The directory: /workspace/python/python_course has these folders: ['exercise_csv', 'exercise_calculator', 'exercise_json', 'exercise_console', 'data_science', 'materials', 'scripts', 'exercise_job_interview', '__pycache__', 'exercise_quizz', '.ipynb_checkpoints', 'lessons', 'slides'] and these files ['import_modules.ipynb', 'lists&tuples&sets.ipynb', '.~Course.pptx', 'oop-classes.ipynb', 'csv.ipynb', 'debug_example.py', 'json.ipynb', 'my_module.py', 'functions.ipynb', 'conditionals.ipynb', 'strings.ipynb', 'variablescopes.ipynb', 'loops.ipynb', 'decorators.ipynb', 'comprehensions.ipynb', 'myFirstProgram.py', 'databases.ipynb', 'Course.pptx', 'dictionaries.ipynb', 'functions.log', 'insightsPage-example.json', 'variables.ipynb', 'new_example.csv', 'relational.sql', 'virtualenv.ipynb', 'generators_mem_profile.py', 'datatypes_recap.ipynb', 'example.csv', 'integers&floats.ipynb', 'data-analysis-and-feature-extraction-with-python.ipynb', 'noSQL.json', 'exceptions.ipynb']
The directory: /work

#### Managing directories and files

In [31]:
# creating new directories
# the mkdir() method also follows the same absolute/relative path logic.
# if you specify the full path the directory will be created in that location:
os.mkdir('/workspace/python/python_course/lessons/os/my_new_folder')
print(os.listdir('/workspace/python/python_course/lessons/os'))
print()

# if you don't, the directory will be created in the current path, which now is:
#os.mkdir('my_new_folder')
print(os.getcwd())
print()

# if you want to create multiple nested directories at once, just use the makedirs() method:
os.makedirs('/workspace/python/python_course/lessons/os/another_new_folder/and_another/and_another')
print(os.listdir('/workspace/python/python_course/lessons/os'))

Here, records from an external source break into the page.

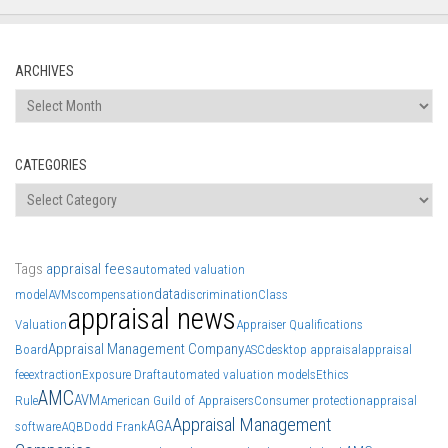
ARCHIVES
Archives
CATEGORIES
Categories
Tags
appraisal fees
automated valuation
data
model
AVMs
compensation
discrimination
Class
appraisal news
Valuation
Appraiser Qualifications
Appraisal Management Company
Board
ASC
desktop appraisal
appraisal
fee
extraction
Exposure Draft
automated valuation models
Ethics
AMC
AVM
Rule
American Guild of Appraisers
Consumer protection
appraisal
Appraisal Management
AGA
software
AQB
Dodd Frank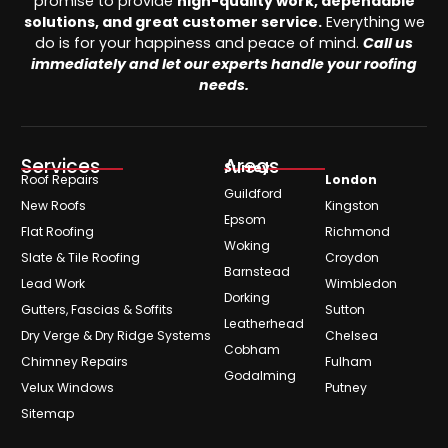
promise to provide
high-quality work, dependable
solutions, and great customer service.
Everything we
do is for your happiness and peace of mind.
Call us
immediately and let our experts handle your roofing
needs.
Services
Areas
Surrey
Roof Repairs
London
Guildford
New Roofs
Kingston
Epsom
Flat Roofing
Richmond
Woking
Slate & Tile Roofing
Croydon
Barnstead
Lead Work
Wimbledon
Dorking
Gutters, Fascias & Soffits
Sutton
Leatherhead
Dry Verge & Dry Ridge Systems
Chelsea
Cobham
Chimney Repairs
Fulham
Godalming
Velux Windows
Putney
Sitemap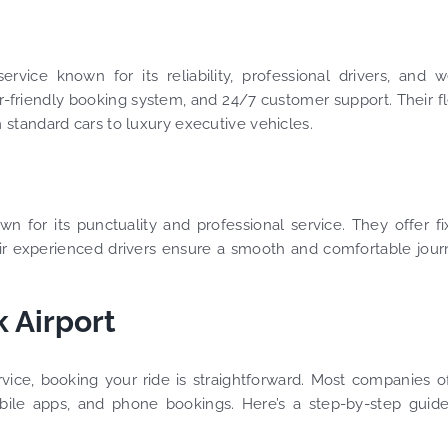
ervice known for its reliability, professional drivers, and w
er-friendly booking system, and 24/7 customer support. Their f
m standard cars to luxury executive vehicles.
own for its punctuality and professional service. They offer f
Their experienced drivers ensure a smooth and comfortable jou
 Airport
ice, booking your ride is straightforward. Most companies o
obile apps, and phone bookings. Here’s a step-by-step guid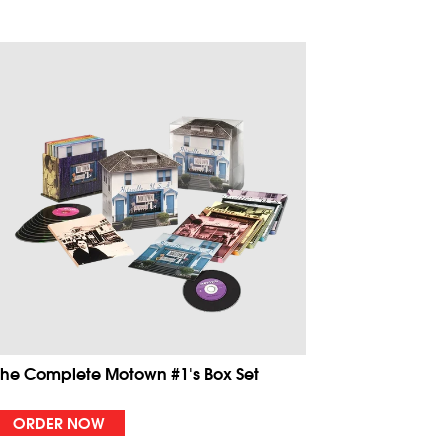
The Complete Motown #1's Box Set
ORDER NOW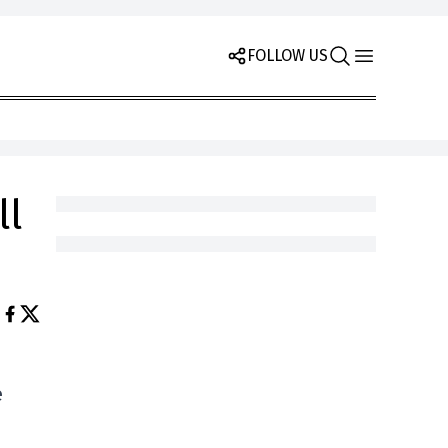
FOLLOW US
ll
e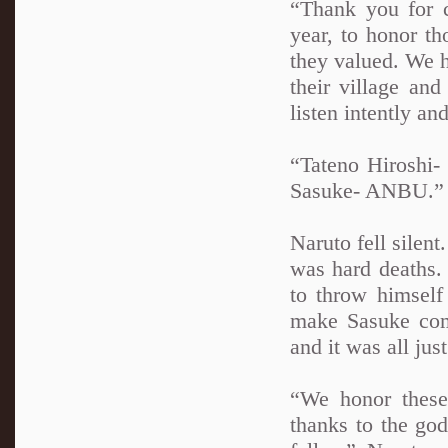
“Thank you for 
year, to honor th
they valued. We h
their village and
listen intently a
“Tateno Hiroshi-
Sasuke- ANBU.”
Naruto fell silent
was hard deaths.
to throw himself
make Sasuke com
and it was all jus
“We honor these
thanks to the go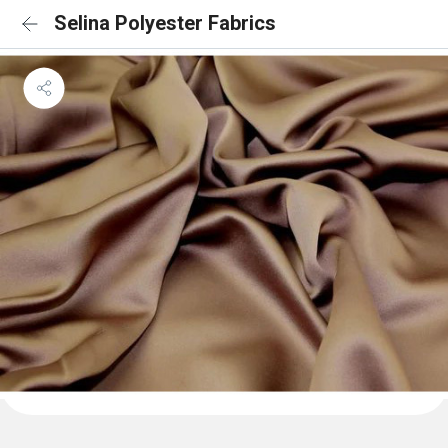
Selina Polyester Fabrics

['my_new_folder', 'filesystem.ipynb', 'structure.png', 'my_file.txt', 'my_file.txt.bak', 'matches_dataset', 'filesystem.html', '.ipynb_checkpoints']

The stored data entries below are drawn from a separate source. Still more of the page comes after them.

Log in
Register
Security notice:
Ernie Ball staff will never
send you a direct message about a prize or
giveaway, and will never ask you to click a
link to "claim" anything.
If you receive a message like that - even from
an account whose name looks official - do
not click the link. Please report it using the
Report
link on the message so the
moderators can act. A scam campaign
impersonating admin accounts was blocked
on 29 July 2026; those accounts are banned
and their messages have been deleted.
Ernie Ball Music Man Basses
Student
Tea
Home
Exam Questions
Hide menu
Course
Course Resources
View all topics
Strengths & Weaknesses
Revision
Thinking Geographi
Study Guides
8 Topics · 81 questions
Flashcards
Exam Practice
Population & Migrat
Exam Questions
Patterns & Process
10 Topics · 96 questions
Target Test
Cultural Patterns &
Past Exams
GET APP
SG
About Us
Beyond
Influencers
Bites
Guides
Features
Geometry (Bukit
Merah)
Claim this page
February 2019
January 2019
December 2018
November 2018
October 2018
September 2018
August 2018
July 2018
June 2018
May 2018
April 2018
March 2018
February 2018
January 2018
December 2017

/workspace/python/python_course

['my_new_folder', 'filesystem.ipynb', 'structure.png', 'my_file.txt', 'another_new_folder', 'my_file.txt.bak', 'matches_dataset', 'filesystem.html', '.ipynb_checkpoints']


In [32]:
# it's usually a good practice to check if a directory/file exists before trying to create it.
# you can check for it's existence like this:
if not os.path.exists('/workspace/python/python_course/lessons/os/my_new_folder'):
    os.mkdir('/workspace/python/python_course/lessons/os/my_new_folder')
else:
    print('Directory already exists.')

Directory already exists.


In [33]:
# renaming directories or files
# the rename() method also follows the same absolute/relative path logic.
# if you specify the full path the directory/file will be renamed in that location:
os.rename('/workspace/python/python_course/lessons/os/my_new_folder','/workspace/python/python_course/lessons/os/my_new_folder_renamed')
print(os.listdir('/workspace/python/python_course/lessons/os'))
print()

# if you don't, python will search for the directory/file in the current path and rename it, which now is:
#os.rename('my_new_folder', 'my_new_folder_renamed')
print(os.getcwd())

['filesystem.ipynb', 'structure.png', 'my_file.txt', 'another_new_folder', 'my_file.txt.bak', 'matches_dataset', 'filesystem.html', 'my_new_folder_renamed', '.ipynb_checkpoints']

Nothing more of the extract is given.